== What is being asked ==
Begin at the line where "La checklist ultime" appears and reproduce exactly every line through the end of the data below, both included, skipping pictures.

== Provided entries ==

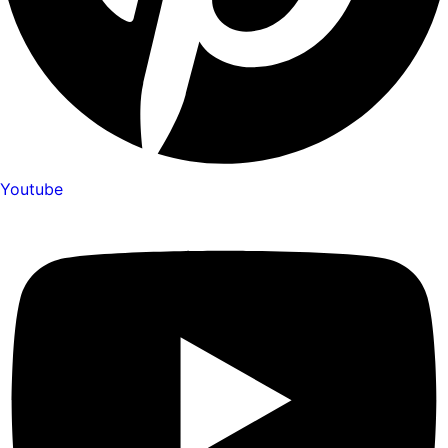
Youtube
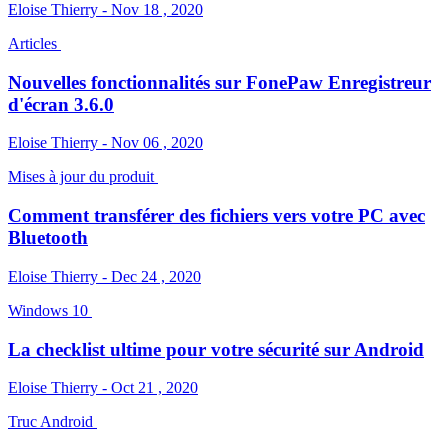
Eloise Thierry - Nov 18 , 2020
Articles
Nouvelles fonctionnalités sur FonePaw Enregistreur
d'écran 3.6.0
Eloise Thierry - Nov 06 , 2020
Mises à jour du produit
Comment transférer des fichiers vers votre PC avec
Bluetooth
Eloise Thierry - Dec 24 , 2020
Windows 10
La checklist ultime pour votre sécurité sur Android
Eloise Thierry - Oct 21 , 2020
Truc Android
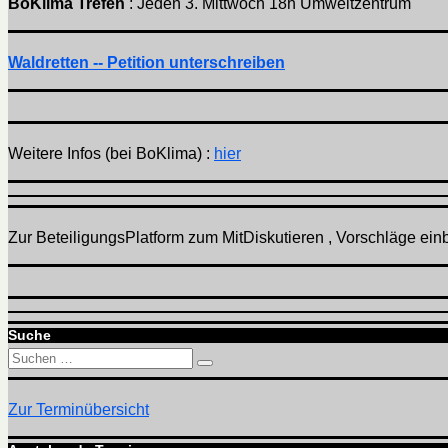
BoKlima Trefen
: Jeden 3. Mittwoch 18h Umweltzentrum
Waldretten -- Petition unterschreiben
Weitere Infos (bei BoKlima) :
hier
Zur BeteiligungsPlatform zum MitDiskutieren , Vorschläge einbr
Suche
Suchen
Suchen
nach:
Zur Terminübersicht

== Task answer ==
La checklist ultime pour votre sécurité sur Android
Eloise Thierry - Oct 21 , 2020
Truc Android
BoKlima Trefen
: Jeden 3. Mittwoch 18h Umweltzentrum
Waldretten -- Petition unterschreiben
Weitere Infos (bei BoKlima) :
hier
Zur BeteiligungsPlatform zum MitDiskutieren , Vorschläge einbr
Suche
Suchen
Suchen
nach:
Zur Terminübersicht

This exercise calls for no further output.